As darkness descended upon the isolated village, two gunshots echoed in the still grasslands. Then, a longer burst: eight shots.
Alexandre Apolinário, a leader in this Indigenous territory, said he should have known what they meant. He’d seen the arrival of the gang, with its guns and thirst for gold. He’d watched it recruit villagers, turning his people against each other. He knew the extreme violence it had brought to neighboring Indigenous lands could one day come to his own.
But when the shooting finally began this September, Apolináriostruggled to believe it. Dismissing the shots as errant hunting and reminding himself that his Macuxi people had experienced relative peace here, Apolinário finished his evening bath and sat down to rest inside his thatched roof hut.

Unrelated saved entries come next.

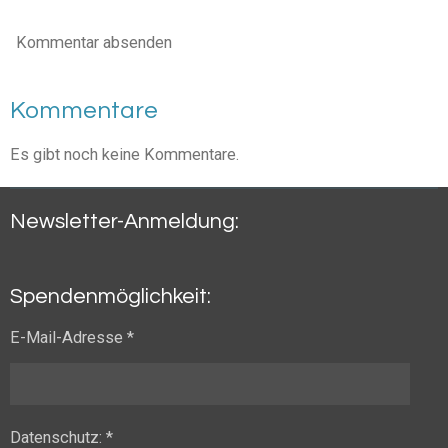
Kommentar absenden
Kommentare
Es gibt noch keine Kommentare.
Newsletter-Anmeldung:
Spendenmöglichkeit:
E-Mail-Adresse *
Datenschutz: *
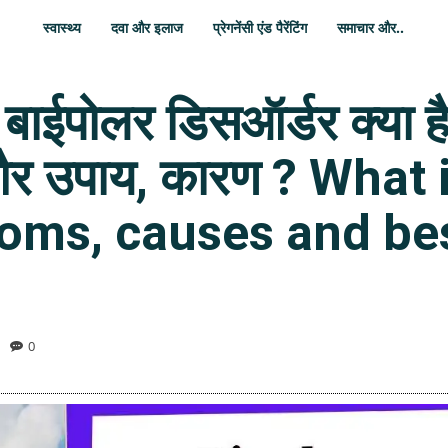
स्वास्थ्य
दवा और इलाज
प्रेगनेंसी एंड पैरेंटिंग
समाचार और..
ाईपोलर डिसऑर्डर क्या ह
 और उपाय, कारण ? What 
oms, causes and bes
0
WhatsApp
Share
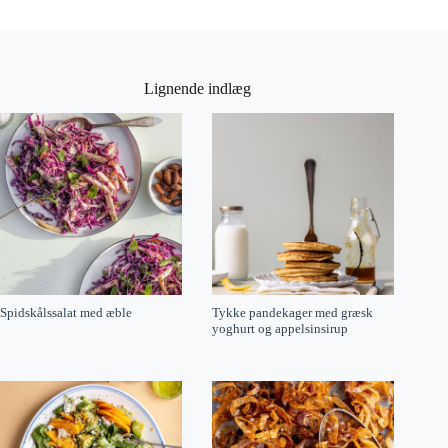
Lignende indlæg
Spidskålssalat med æble
Tykke pandekager med græsk
yoghurt og appelsinsirup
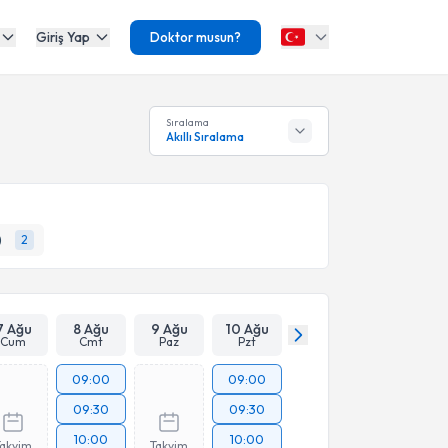
Giriş Yap
Doktor musun?
Sıralama
Akıllı Sıralama
)
2
7 Ağu
8 Ağu
9 Ağu
10 Ağu
Cum
Cmt
Paz
Pzt
09:00
09:00
09:30
09:30
10:00
10:00
Takvim
Takvim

When he opened his WhatsApp messages, he saw his optimism had been misplaced.
“There was an assassination attempt,” a community notice announced. A gunman had tried to kill an Indigenous boatman who was working with the government, then fled into the darkness. “Any outsider is a suspect.”
As the night deepened, it became clear that the attempted assassination was almost certainly the work of the PCC, one of the world’s most sprawling and feared criminal organizations. In the last two decades, even as it received scant attention in the Northern Hemisphere, the Primeiro Comando da Capital — First Capital Command — has remade South America’s underworld and grown into perhaps its most potent actor, pumping drugs across the continent and across the ocean to Europe and Africa.
By last year, according to São Paulo’s public ministry, the Brazilian gang was generating $1 billion in annual revenue, had marshaled an army of 42,000 members and become a key force fueling instability in a region where criminal organizations are increasingly posing a direct challenge to democratic institutions and state power.
The PCC is now moving into the most remote corners of the Amazon forest, where it’s expanding into environmental crime. The region, which scientists agree must be preserved to avert catastrophic global warming, has already been pushed to the brink by illegal deforestation. But the emergence of the PCC and its diversification into illegal mining and logging has deepened the biome’s peril, introducing an unpredictable new level of criminality to the Amazon.